Prompt:
Once the records have been read, set every one down as it stands.

------------------------------------------------------------------------

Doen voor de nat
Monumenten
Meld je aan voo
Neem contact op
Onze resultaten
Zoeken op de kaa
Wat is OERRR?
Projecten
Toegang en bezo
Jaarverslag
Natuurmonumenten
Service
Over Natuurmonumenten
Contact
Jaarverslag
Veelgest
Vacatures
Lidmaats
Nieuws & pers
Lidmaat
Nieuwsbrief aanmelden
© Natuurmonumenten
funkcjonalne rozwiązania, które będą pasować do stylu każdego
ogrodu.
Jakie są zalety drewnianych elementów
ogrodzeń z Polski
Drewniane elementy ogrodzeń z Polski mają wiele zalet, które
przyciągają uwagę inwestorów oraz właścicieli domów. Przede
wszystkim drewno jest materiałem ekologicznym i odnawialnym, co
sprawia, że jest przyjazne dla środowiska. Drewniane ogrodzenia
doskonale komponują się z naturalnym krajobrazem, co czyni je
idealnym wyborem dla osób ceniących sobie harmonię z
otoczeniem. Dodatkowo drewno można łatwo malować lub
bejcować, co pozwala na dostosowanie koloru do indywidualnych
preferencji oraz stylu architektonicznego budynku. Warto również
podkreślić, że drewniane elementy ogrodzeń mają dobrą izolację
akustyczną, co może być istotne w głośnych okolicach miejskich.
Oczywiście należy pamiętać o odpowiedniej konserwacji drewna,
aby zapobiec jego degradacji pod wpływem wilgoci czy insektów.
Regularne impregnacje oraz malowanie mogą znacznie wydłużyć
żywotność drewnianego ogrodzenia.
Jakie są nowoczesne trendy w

------------------------------------------------------------------------

Answer:
Doen voor de nat
Monumenten
Meld je aan voo
Neem contact op
Onze resultaten
Zoeken op de kaa
Wat is OERRR?
Projecten
Toegang en bezo
Jaarverslag
Natuurmonumenten
Service
Over Natuurmonumenten
Contact
Jaarverslag
Veelgest
Vacatures
Lidmaats
Nieuws & pers
Lidmaat
Nieuwsbrief aanmelden
© Natuurmonumenten
funkcjonalne rozwiązania, które będą pasować do stylu każdego
ogrodu.
Jakie są zalety drewnianych elementów
ogrodzeń z Polski
Drewniane elementy ogrodzeń z Polski mają wiele zalet, które
przyciągają uwagę inwestorów oraz właścicieli domów. Przede
wszystkim drewno jest materiałem ekologicznym i odnawialnym, co
sprawia, że jest przyjazne dla środowiska. Drewniane ogrodzenia
doskonale komponują się z naturalnym krajobrazem, co czyni je
idealnym wyborem dla osób ceniących sobie harmonię z
otoczeniem. Dodatkowo drewno można łatwo malować lub
bejcować, co pozwala na dostosowanie koloru do indywidualnych
preferencji oraz stylu architektonicznego budynku. Warto również
podkreślić, że drewniane elementy ogrodzeń mają dobrą izolację
akustyczną, co może być istotne w głośnych okolicach miejskich.
Oczywiście należy pamiętać o odpowiedniej konserwacji drewna,
aby zapobiec jego degradacji pod wpływem wilgoci czy insektów.
Regularne impregnacje oraz malowanie mogą znacznie wydłużyć
żywotność drewnianego ogrodzenia.
Jakie są nowoczesne trendy w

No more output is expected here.